Exercise prompt: For each record that follows, write out an identical copy.

[Source records]

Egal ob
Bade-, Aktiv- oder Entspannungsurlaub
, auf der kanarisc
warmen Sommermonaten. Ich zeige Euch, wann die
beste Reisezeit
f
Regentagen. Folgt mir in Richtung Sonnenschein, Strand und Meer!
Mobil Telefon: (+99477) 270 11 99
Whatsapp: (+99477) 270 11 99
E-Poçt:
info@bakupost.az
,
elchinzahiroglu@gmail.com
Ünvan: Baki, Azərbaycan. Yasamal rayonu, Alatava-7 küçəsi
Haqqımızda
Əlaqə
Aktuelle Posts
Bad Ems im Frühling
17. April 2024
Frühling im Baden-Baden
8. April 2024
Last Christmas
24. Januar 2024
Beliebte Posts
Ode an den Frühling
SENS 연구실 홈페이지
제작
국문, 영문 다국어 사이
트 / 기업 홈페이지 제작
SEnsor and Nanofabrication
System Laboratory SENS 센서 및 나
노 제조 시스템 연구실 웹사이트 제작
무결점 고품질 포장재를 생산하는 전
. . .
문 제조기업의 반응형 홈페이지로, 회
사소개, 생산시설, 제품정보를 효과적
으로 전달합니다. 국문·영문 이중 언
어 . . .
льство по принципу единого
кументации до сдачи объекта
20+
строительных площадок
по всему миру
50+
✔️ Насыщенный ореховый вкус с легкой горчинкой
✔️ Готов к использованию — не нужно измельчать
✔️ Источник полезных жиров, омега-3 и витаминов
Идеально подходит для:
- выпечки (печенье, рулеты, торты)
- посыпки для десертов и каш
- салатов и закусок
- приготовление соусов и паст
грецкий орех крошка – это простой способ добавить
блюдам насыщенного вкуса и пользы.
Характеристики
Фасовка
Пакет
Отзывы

Exercise answer:
Egal ob
Bade-, Aktiv- oder Entspannungsurlaub
, auf der kanarisc
warmen Sommermonaten. Ich zeige Euch, wann die
beste Reisezeit
f
Regentagen. Folgt mir in Richtung Sonnenschein, Strand und Meer!
Mobil Telefon: (+99477) 270 11 99
Whatsapp: (+99477) 270 11 99
E-Poçt:
info@bakupost.az
,
elchinzahiroglu@gmail.com
Ünvan: Baki, Azərbaycan. Yasamal rayonu, Alatava-7 küçəsi
Haqqımızda
Əlaqə
Aktuelle Posts
Bad Ems im Frühling
17. April 2024
Frühling im Baden-Baden
8. April 2024
Last Christmas
24. Januar 2024
Beliebte Posts
Ode an den Frühling
SENS 연구실 홈페이지
제작
국문, 영문 다국어 사이
트 / 기업 홈페이지 제작
SEnsor and Nanofabrication
System Laboratory SENS 센서 및 나
노 제조 시스템 연구실 웹사이트 제작
무결점 고품질 포장재를 생산하는 전
. . .
문 제조기업의 반응형 홈페이지로, 회
사소개, 생산시설, 제품정보를 효과적
으로 전달합니다. 국문·영문 이중 언
어 . . .
льство по принципу единого
кументации до сдачи объекта
20+
строительных площадок
по всему миру
50+
✔️ Насыщенный ореховый вкус с легкой горчинкой
✔️ Готов к использованию — не нужно измельчать
✔️ Источник полезных жиров, омега-3 и витаминов
Идеально подходит для:
- выпечки (печенье, рулеты, торты)
- посыпки для десертов и каш
- салатов и закусок
- приготовление соусов и паст
грецкий орех крошка – это простой способ добавить
блюдам насыщенного вкуса и пользы.
Характеристики
Фасовка
Пакет
Отзывы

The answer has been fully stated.